The link to the sphere of production is again crucial here. As Wolfson explains, "at the base of this complicated pyramid of derivatives might be a subprime borrower whose lenders did not explain an adjustable-rate loan, or another borrower whose ability to meet mortgage payments depended on a continued escalation of home prices. As the subprime borrowers' rates reset, and especially as housing price speculation collapsed, the whole house of cards came crashing down."  Derivatives do not require ownership of the underlying asset, so it is possible to speculate-via credit default swaps with an insurer-on the chance of default on a security without owning it. This property of derivatives means that the volume of insured securities can increase quickly and significantly, such that a relatively small quantity of securities can be insured at a much higher amount. Since consumer credit can circulate only as a claim over a share of future profit, or surplus-value and depends on the stability of creditors to pay their loans, asset-backed securitzation has developed in order to ultimately ensure the quality of real money for speculative interests.  The time-space compression that occurs through derivatives trading "entails new actors, new strategies and the continual inversion of time and the expansion of virtual space to continue to fund claims on the fictitious value of credit." It is clear, then, that derivatives are ultimately reliant upon productive capital. And while price fluctuations might trigger financial crises, the fear of devaluation due to an overaccumulation of capital is still at the crux. Because of the global scale of derivatives, it is not just the American state that must ensure the stability of the dollar, but any marginal economy, as a means of guarding against a downturn in their own currency value.
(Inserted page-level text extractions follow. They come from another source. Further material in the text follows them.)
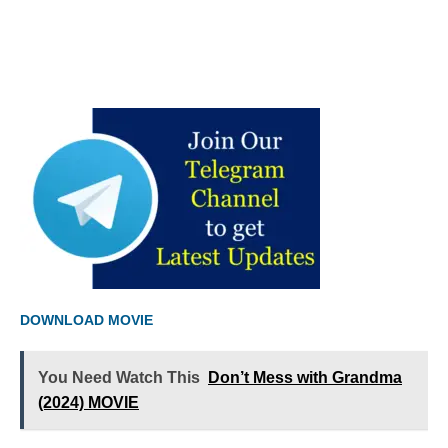
DOWNLOAD MOVIE
You Need Watch This
Don’t Mess with Grandma
(2024) MOVIE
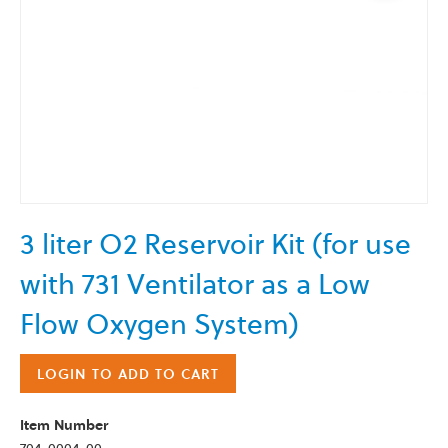
Skip
3 liter O2 Reservoir Kit (for use
to
the
with 731 Ventilator as a Low
beginning
of
Flow Oxygen System)
the
images
LOGIN TO ADD TO CART
gallery
Item Number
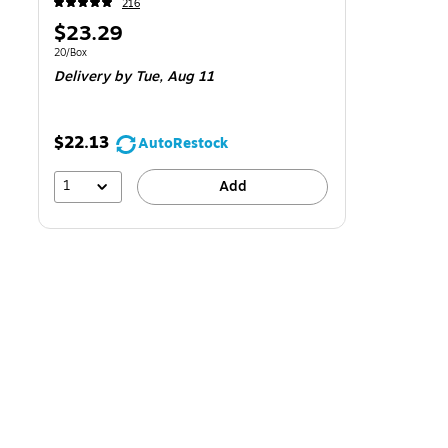
216
Price
$23.29
is
Unit of measure 20/Box
20/Box
Delivery
by Tue,
Aug 11
$22.13
AutoRestock
1
Add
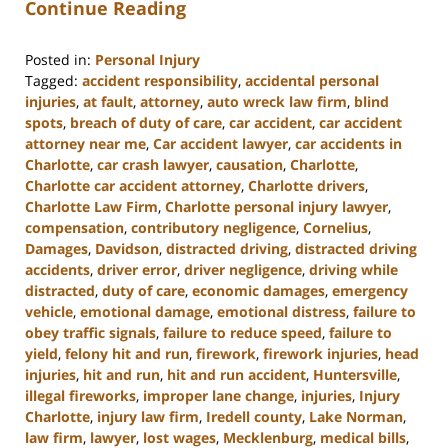
Continue Reading
Posted in:
Personal Injury
Tagged:
accident responsibility
,
accidental personal
injuries
,
at fault
,
attorney
,
auto wreck law firm
,
blind
spots
,
breach of duty of care
,
car accident
,
car accident
attorney near me
,
Car accident lawyer
,
car accidents in
Charlotte
,
car crash lawyer
,
causation
,
Charlotte
,
Charlotte car accident attorney
,
Charlotte drivers
,
Charlotte Law Firm
,
Charlotte personal injury lawyer
,
compensation
,
contributory negligence
,
Cornelius
,
Damages
,
Davidson
,
distracted driving
,
distracted driving
accidents
,
driver error
,
driver negligence
,
driving while
distracted
,
duty of care
,
economic damages
,
emergency
vehicle
,
emotional damage
,
emotional distress
,
failure to
obey traffic signals
,
failure to reduce speed
,
failure to
yield
,
felony hit and run
,
firework
,
firework injuries
,
head
injuries
,
hit and run
,
hit and run accident
,
Huntersville
,
illegal fireworks
,
improper lane change
,
injuries
,
Injury
Charlotte
,
injury law firm
,
Iredell county
,
Lake Norman
,
law firm
,
lawyer
,
lost wages
,
Mecklenburg
,
medical bills
,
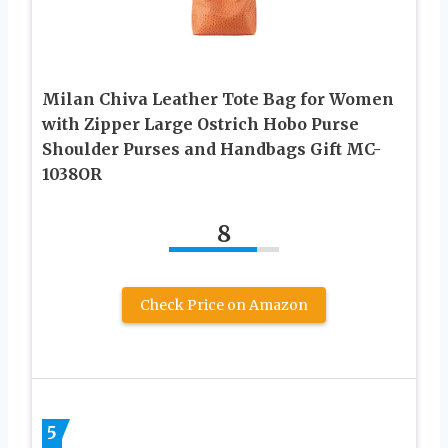
Milan Chiva Leather Tote Bag for Women
with Zipper Large Ostrich Hobo Purse
Shoulder Purses and Handbags Gift MC-
1038OR
8
Check Price on Amazon
5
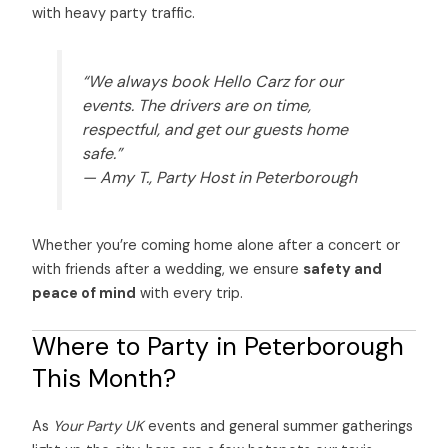
with heavy party traffic.
“We always book Hello Carz for our
events. The drivers are on time,
respectful, and get our guests home
safe.”
—
Amy T., Party Host in Peterborough
Whether you’re coming home alone after a concert or
with friends after a wedding, we ensure
safety and
peace of mind
with every trip.
Where to Party in Peterborough
This Month?
As
Your Party UK
events and general summer gatherings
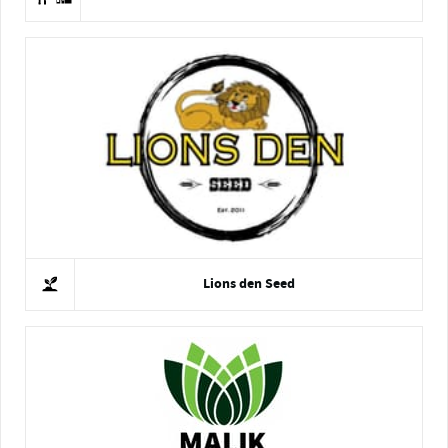
Lions den Seed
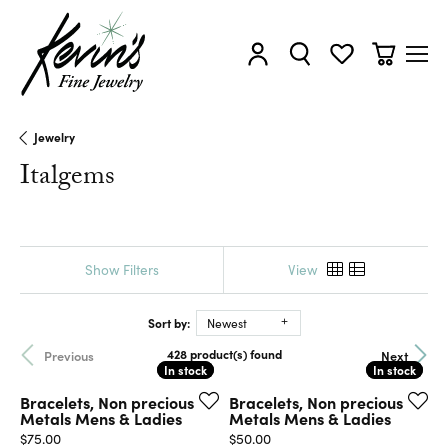
Toggle My Account Menu
Toggle Search Menu
Toggle My Wishl
Toggle Sh
Jewelry
Italgems
Show Filters
View
Sort by:
Newest
428 product(s) found
Previous
Next
In stock
In stock
In stock
In stock
Bracelets, Non precious
Bracelets, Non precious
Metals Mens & Ladies
Metals Mens & Ladies
Price:
Price:
$75.00
$50.00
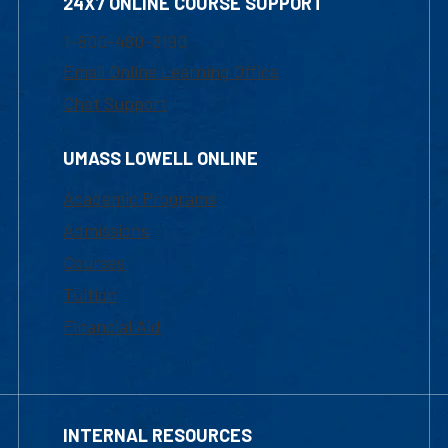
24X7 ONLINE COURSE SUPPORT
1-800-480-3190
Email Online Learning Office
Chat Support
UMASS LOWELL ONLINE
Academic Programs
Admissions
Courses
Tuition
Financial Aid
INTERNAL RESOURCES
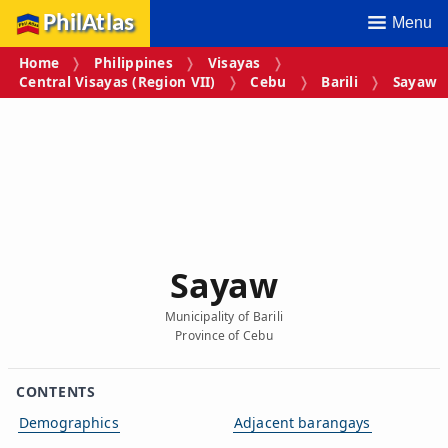
PhilAtlas
Menu
Home
Philippines
Visayas
Central Visayas (Region VII)
Cebu
Barili
Sayaw
Sayaw
Municipality of Barili
Province of Cebu
CONTENTS
Demographics
Adjacent barangays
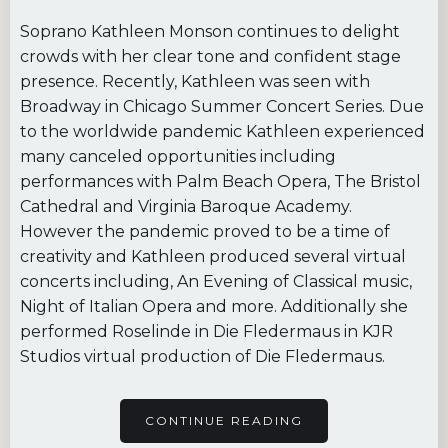
Soprano Kathleen Monson continues to delight
crowds with her clear tone and confident stage
presence. Recently, Kathleen was seen with
Broadway in Chicago Summer Concert Series. Due
to the worldwide pandemic Kathleen experienced
many canceled opportunities including
performances with Palm Beach Opera, The Bristol
Cathedral and Virginia Baroque Academy.
However the pandemic proved to be a time of
creativity and Kathleen produced several virtual
concerts including, An Evening of Classical music,
Night of Italian Opera and more. Additionally she
performed Roselinde in Die Fledermaus in KJR
Studios virtual production of Die Fledermaus.
CONTINUE READING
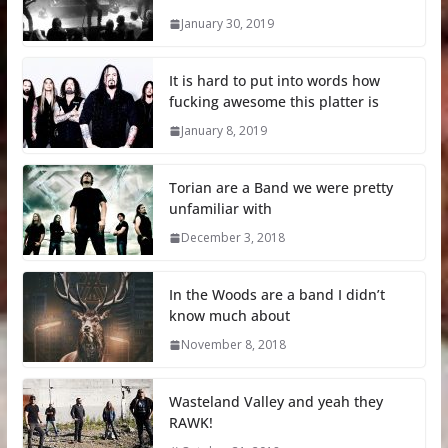
January 30, 2019
It is hard to put into words how
fucking awesome this platter is
January 8, 2019
Torian are a Band we were pretty
unfamiliar with
December 3, 2018
In the Woods are a band I didn’t
know much about
November 8, 2018
Wasteland Valley and yeah they
RAWK!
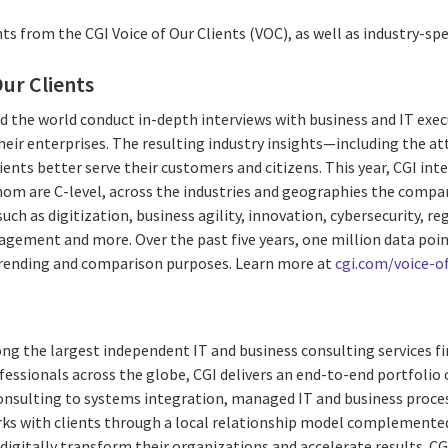
ts from the CGI Voice of Our Clients (VOC), as well as industry-spec
Our Clients
d the world conduct in-depth interviews with business and IT exec
their enterprises. The resulting industry insights—including the at
lients better serve their customers and citizens. This year, CGI in
whom are C-level, across the industries and geographies the compa
such as digitization, business agility, innovation, cybersecurity, r
agement and more. Over the past five years, one million data poi
trending and comparison purposes. Learn more at
cgi.com/voice-of
ng the largest independent IT and business consulting services fi
essionals across the globe, CGI delivers an end-to-end portfolio o
consulting to systems integration, managed IT and business proces
rks with clients through a local relationship model complemented 
digitally transform their organizations and accelerate results. CG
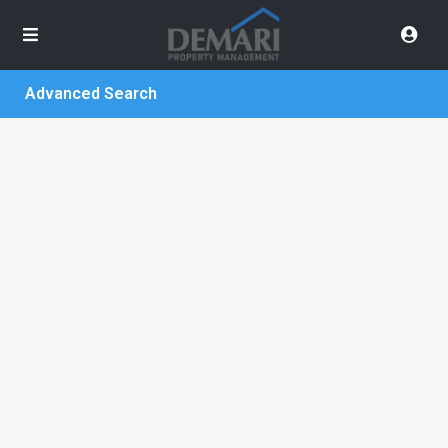
Advanced Search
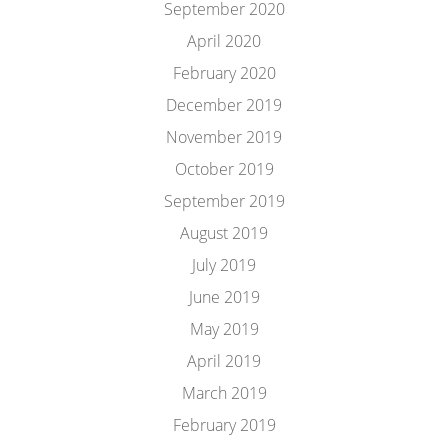
September 2020
April 2020
February 2020
December 2019
November 2019
October 2019
September 2019
August 2019
July 2019
June 2019
May 2019
April 2019
March 2019
February 2019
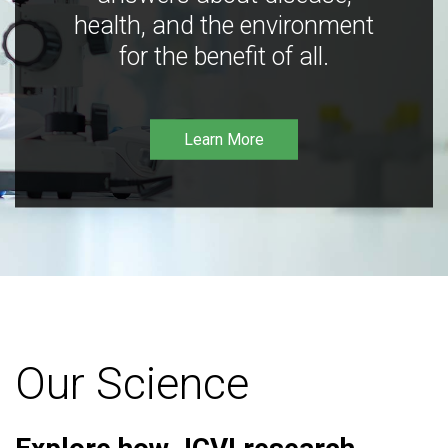
health, and the environment
for the benefit of all.
Learn More
Our Science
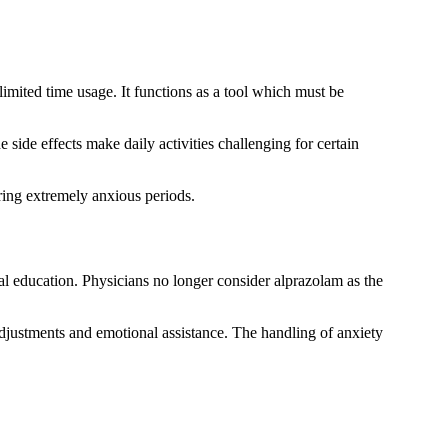
mited time usage. It functions as a tool which must be
side effects make daily activities challenging for certain
ing extremely anxious periods.
l education. Physicians no longer consider alprazolam as the
adjustments and emotional assistance. The handling of anxiety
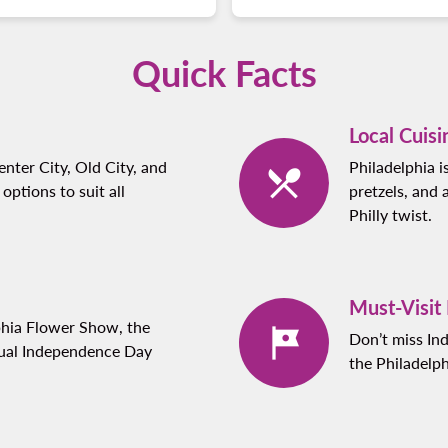
Quick Facts
Local Cuisi
nter City, Old City, and
Philadelphia i
 options to suit all
pretzels, and 
Philly twist.
Must-Visit
phia Flower Show, the
Don’t miss In
nual Independence Day
the Philadelp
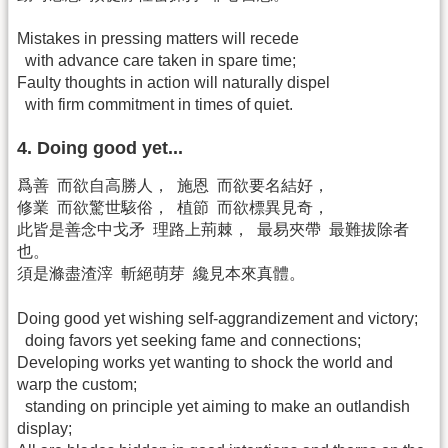
Mistakes in pressing matters will recede
with advance care taken in spare time;
Faulty thoughts in action will naturally dispel
with firm commitment in times of quiet.
4. Doing good yet...
爲善 而欲自高勝人， 施恩 而欲要名結好，
修業 而欲驚世駭俗， 植節 而欲標異見奇，
此皆是善念中戈矛 理路上荊棘， 最易夾帶 最難拔除者
也。
須是滌盡渣滓 斬絕萌芽 纔見本來真體。
Doing good yet wishing self-aggrandizement and victory;
doing favors yet seeking fame and connections;
Developing works yet wanting to shock the world and
warp the custom;
standing on principle yet aiming to make an outlandish
display;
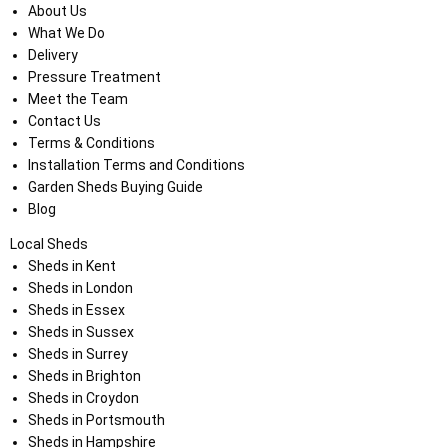
About Us
What We Do
Delivery
Pressure Treatment
Meet the Team
Contact Us
Terms & Conditions
Installation Terms and Conditions
Garden Sheds Buying Guide
Blog
Local Sheds
Sheds in Kent
Sheds in London
Sheds in Essex
Sheds in Sussex
Sheds in Surrey
Sheds in Brighton
Sheds in Croydon
Sheds in Portsmouth
Sheds in Hampshire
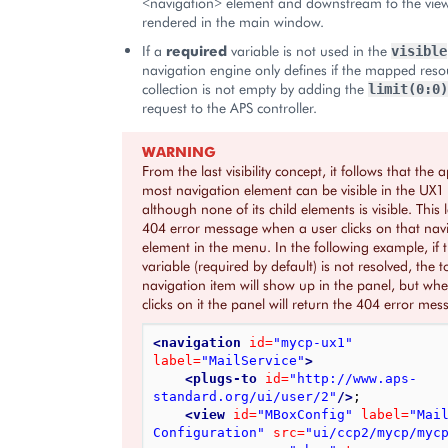
<navigation> element and downstream to the view
rendered in the main window.
If a
required
variable is not used in the
visible
navigation engine only defines if the mapped reso
collection is not empty by adding the
limit(0:0)
request to the APS controller.
WARNING
From the last visibility concept, it follows that the 
most navigation element can be visible in the UX
although none of its child elements is visible. This 
404 error message when a user clicks on that nav
element in the menu. In the following example, if 
variable (required by default) is not resolved, the 
navigation item will show up in the panel, but wh
clicks on it the panel will return the 404 error mes
<navigation
id=
"mycp-ux1"
label=
"MailService"
>
<plugs-to
id=
"http://www.aps-
standard.org/ui/user/2"
/>
;

<view
id=
"MBoxConfig"
label=
"Mail
Configuration"
src=
"ui/ccp2/mycp/myc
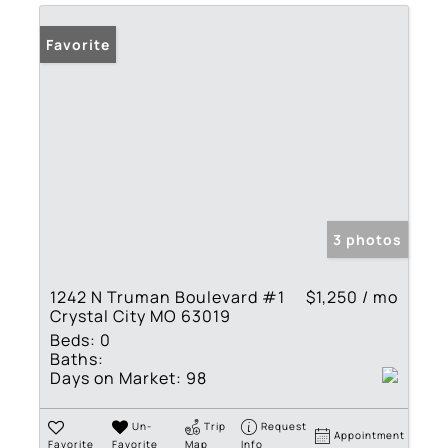
Favorite
3 photos
1242 N Truman Boulevard #1
$1,250 / mo
Crystal City MO 63019
Beds:
0
Baths:
Days on Market:
98
Un-
Trip
Request
Appointment
Favorite
Favorite
Map
Info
Conclusion: Towards a Typology of Spatial Fixes
This paper has attempted to explain derivatives' instrumental properties, their historical development, and their distinct role in both mitigating and exacerbating crises. The basic premise argued that derivatives markets act as a kind of spatial fix in and of themselves, one that maintains several properties of Harvey's spatial fix of productive capital but that also differs in important ways. In summing up, then, this paper will provide a brief typology of spatial fixes in order to provide some clarity to the question of how these spatial fixes differ analytically.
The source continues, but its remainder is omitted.